• Exercise:
I need every line that includes the word "comercial" copied from the material.

• Available data:
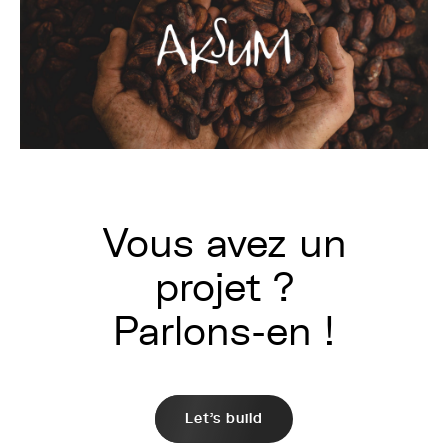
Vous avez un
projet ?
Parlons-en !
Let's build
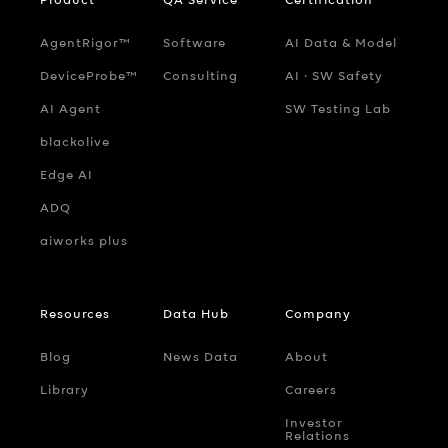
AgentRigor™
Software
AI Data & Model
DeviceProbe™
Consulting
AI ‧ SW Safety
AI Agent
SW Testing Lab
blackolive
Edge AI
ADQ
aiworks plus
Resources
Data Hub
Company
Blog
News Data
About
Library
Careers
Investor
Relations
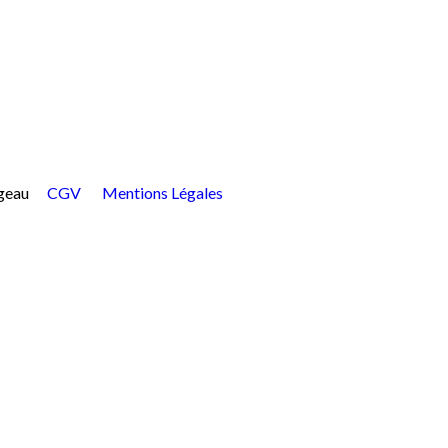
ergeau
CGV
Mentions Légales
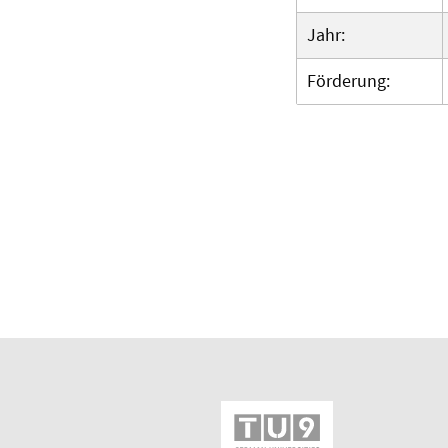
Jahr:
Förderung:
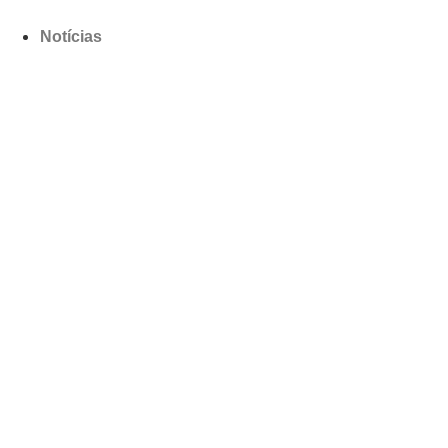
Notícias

--

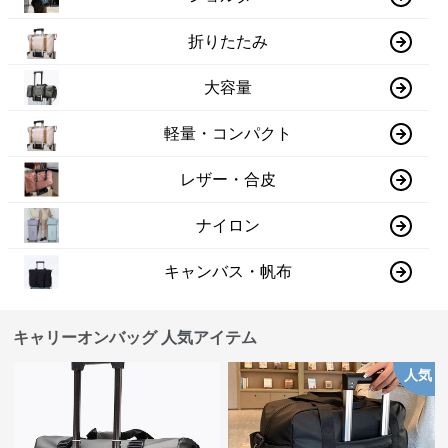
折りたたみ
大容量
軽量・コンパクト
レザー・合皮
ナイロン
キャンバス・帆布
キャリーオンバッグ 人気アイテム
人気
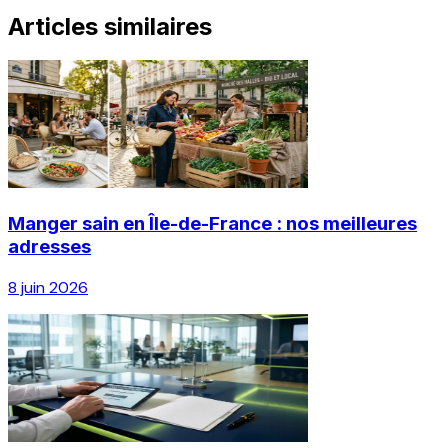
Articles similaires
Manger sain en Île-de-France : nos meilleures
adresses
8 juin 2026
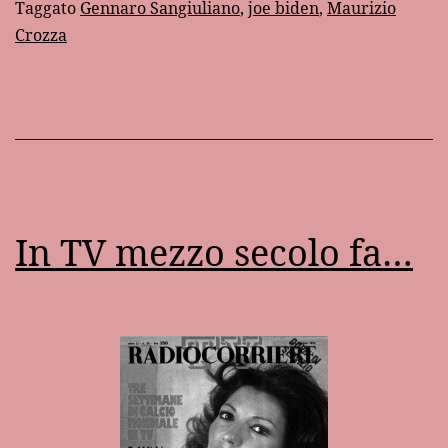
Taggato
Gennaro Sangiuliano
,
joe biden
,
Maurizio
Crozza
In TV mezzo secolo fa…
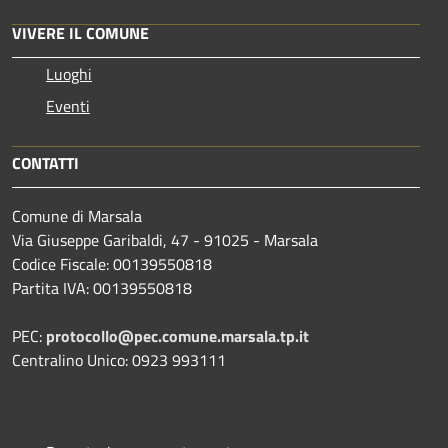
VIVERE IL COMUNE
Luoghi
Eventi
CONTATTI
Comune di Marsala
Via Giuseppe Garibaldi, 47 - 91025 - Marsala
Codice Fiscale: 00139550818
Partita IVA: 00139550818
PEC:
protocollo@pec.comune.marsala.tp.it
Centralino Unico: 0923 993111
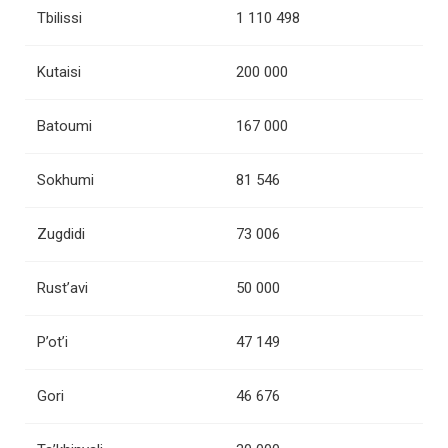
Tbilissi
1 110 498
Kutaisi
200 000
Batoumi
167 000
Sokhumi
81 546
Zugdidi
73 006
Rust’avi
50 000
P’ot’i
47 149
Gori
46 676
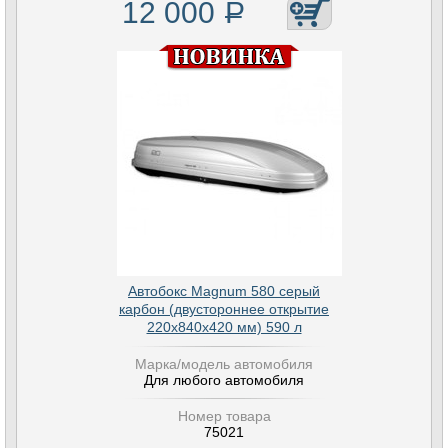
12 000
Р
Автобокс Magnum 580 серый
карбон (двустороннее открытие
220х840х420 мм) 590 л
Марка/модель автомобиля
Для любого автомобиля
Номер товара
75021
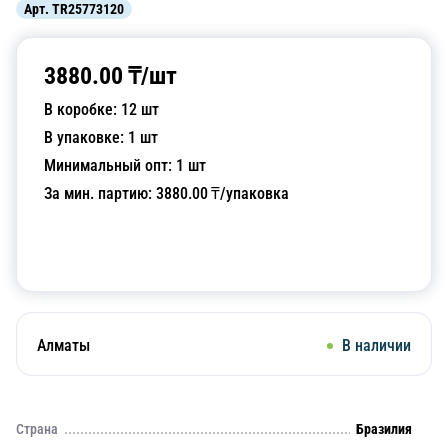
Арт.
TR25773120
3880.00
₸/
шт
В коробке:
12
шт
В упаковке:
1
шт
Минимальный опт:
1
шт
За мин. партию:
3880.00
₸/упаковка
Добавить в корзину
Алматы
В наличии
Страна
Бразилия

--

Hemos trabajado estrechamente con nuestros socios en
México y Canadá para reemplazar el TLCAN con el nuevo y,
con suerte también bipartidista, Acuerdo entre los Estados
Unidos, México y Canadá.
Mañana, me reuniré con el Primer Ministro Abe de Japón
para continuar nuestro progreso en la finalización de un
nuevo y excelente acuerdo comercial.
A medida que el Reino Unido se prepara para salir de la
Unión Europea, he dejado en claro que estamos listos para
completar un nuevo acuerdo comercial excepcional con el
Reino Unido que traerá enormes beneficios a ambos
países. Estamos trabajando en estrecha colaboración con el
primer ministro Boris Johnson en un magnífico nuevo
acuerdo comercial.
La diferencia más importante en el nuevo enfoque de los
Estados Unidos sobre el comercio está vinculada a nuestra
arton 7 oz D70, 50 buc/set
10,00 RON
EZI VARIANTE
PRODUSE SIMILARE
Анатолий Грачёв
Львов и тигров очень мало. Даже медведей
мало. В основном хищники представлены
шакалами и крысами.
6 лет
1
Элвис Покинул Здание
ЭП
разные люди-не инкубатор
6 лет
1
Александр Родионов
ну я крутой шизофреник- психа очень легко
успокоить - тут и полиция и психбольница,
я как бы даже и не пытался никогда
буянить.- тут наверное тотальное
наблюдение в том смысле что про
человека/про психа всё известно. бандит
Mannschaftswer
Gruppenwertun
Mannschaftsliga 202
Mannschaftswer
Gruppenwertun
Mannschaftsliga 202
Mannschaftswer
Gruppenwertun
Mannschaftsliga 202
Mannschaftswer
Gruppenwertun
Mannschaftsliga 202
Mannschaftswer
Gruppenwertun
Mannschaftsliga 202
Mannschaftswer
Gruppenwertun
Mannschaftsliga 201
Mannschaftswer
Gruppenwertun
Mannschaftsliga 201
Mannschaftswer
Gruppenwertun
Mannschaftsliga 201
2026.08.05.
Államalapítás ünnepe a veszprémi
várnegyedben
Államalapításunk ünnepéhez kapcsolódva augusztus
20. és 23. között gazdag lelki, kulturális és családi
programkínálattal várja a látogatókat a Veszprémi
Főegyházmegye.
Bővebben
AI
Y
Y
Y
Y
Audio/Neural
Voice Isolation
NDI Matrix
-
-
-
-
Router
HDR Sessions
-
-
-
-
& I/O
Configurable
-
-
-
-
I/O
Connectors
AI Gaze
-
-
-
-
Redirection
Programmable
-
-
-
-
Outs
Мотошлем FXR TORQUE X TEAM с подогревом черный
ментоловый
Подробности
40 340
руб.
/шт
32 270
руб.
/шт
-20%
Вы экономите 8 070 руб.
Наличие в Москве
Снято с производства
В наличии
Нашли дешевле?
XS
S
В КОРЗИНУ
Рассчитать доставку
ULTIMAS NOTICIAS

• Response area:
nuevo y excelente acuerdo comercial.
completar un nuevo acuerdo comercial excepcional con el
acuerdo comercial.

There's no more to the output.